Personal information
- Full name: Anna Cholovyaga
- Date of birth: 8 May 1992 (age 34)
- Place of birth: Russia
- Height: 1.67 m (5 ft 5+1⁄2 in)
- Position: Midfielder

Senior career*
- Years: Team / Apps / (Gls)
- 2009–2010: Zvezda Zvenigorod / 23 / (12)
- 2010–2017: WFC Rossiyanka / 55 / (4)

International career
- 2012–2017: Russia

Medal record
Women's football
Representing Russia
Summer Universiade
| Bronze medal – third place | 2017 Taipei | Women's |

= Anna Cholovyaga =

Russian footballer (born 1992)

Anna Valeryevna Cholovyaga (Анна Валерьевна Чоловяга) is a former Russian football midfielder, who played for WFC Rossiyanka in the Russian Championship and the Russian national team.

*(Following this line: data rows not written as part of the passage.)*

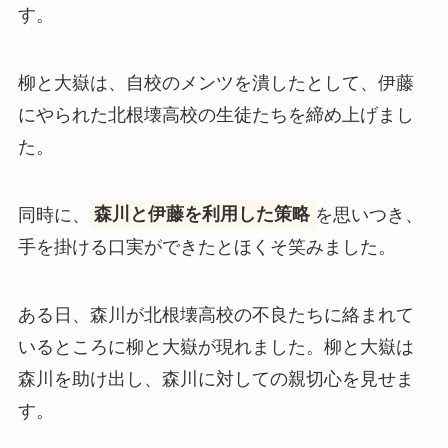
す。
柳と大嶽は、自校のメンツを潰したとして、伊藤
にやられた北根壊高校の生徒たちを締め上げまし
た。
同時に、
森川と伊藤を利用した策略
を思いつき、
手を掛ける口実ができたとほくそ笑みました。
ある日、森川が北根壊高校の不良たちに絡まれて
いるところに柳と大嶽が現れました。柳と大嶽は
森川を助け出し、森川に対しての親切心を見せま
す。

She started her career in Zvezda Zvenigorod. In 2010, she moved to WFC Rossiyanka, with which she made her UEFA Champions League debut in the 2010–11 season. She has won two leagues and one cup with Rossiyanka.

A former under-19 international, in 2012 she made her debut for the senior Russian national team in the 2013 UEFA Euro's qualifying, where she made three appearances. She wasn't called up for the final tournament.

==Personal life==
Her husband Kirill Zaika is a professional football player.